The second dimension of a data analysis problem is the variable dimension. The main algorithms for that dimension are the regression and classification algorithms ("supervised learning," in machine learning terms). As we saw, the variables we choose to consider for our target population allow us to carry out a "population analysis" by giving us criteria (the variable values) to group together individuals with similar values for the variable at hand.
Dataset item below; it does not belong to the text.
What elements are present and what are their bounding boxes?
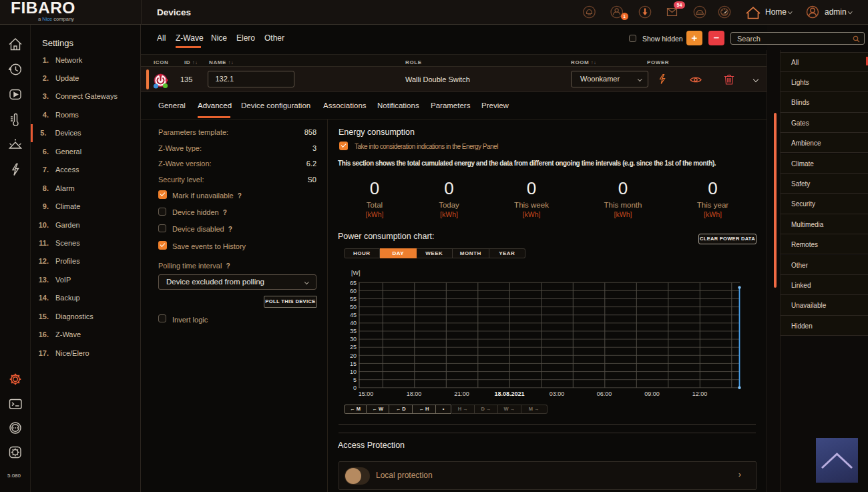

An orthogonal question to that grouping is the grouping of variables into groups entertaining a certain dependence (covariance) in the values that variables in the same group can take.
Here we will mostly focus on linear regression techniques to analyse (linear) variable relationships between the variables.
In [1]:
%load_ext rmagic
%R rm()
In [2]:
%%R
NL = function() cat('\n\n')
In [3]:
%%R
clean.range = function(X, var.range){
X[X < var.range[1]] = var.range[1]
X[X > var.range[2]] = var.range[2]
return(X)
}
In [4]:
%%R
simulate.X = function(var.size=1, var.mean=0, var.sd=1, var.range=NULL)
{
X = rnorm(var.size, mean=var.mean, sd=var.sd)
if (!is.null(var.range)) X = clean.range(X, var.range)
return(X)
}
In [5]:
%%R -r 86 -w 300 -h 300
X = simulate.X(var.size=200, var.mean=40, var.sd=20, var.range=c(0,100))
hist(X)
In [6]:
%%R
simulate.Y = function(X.variables, #
alpha, #
beta, #
residual.sd=1, #
residual.mean=0, #
var.range=NULL #
)
{
X = as.matrix(X.variables)
residuals = rnorm(dim(X)[1], mean=residual.mean, sd=residual.sd)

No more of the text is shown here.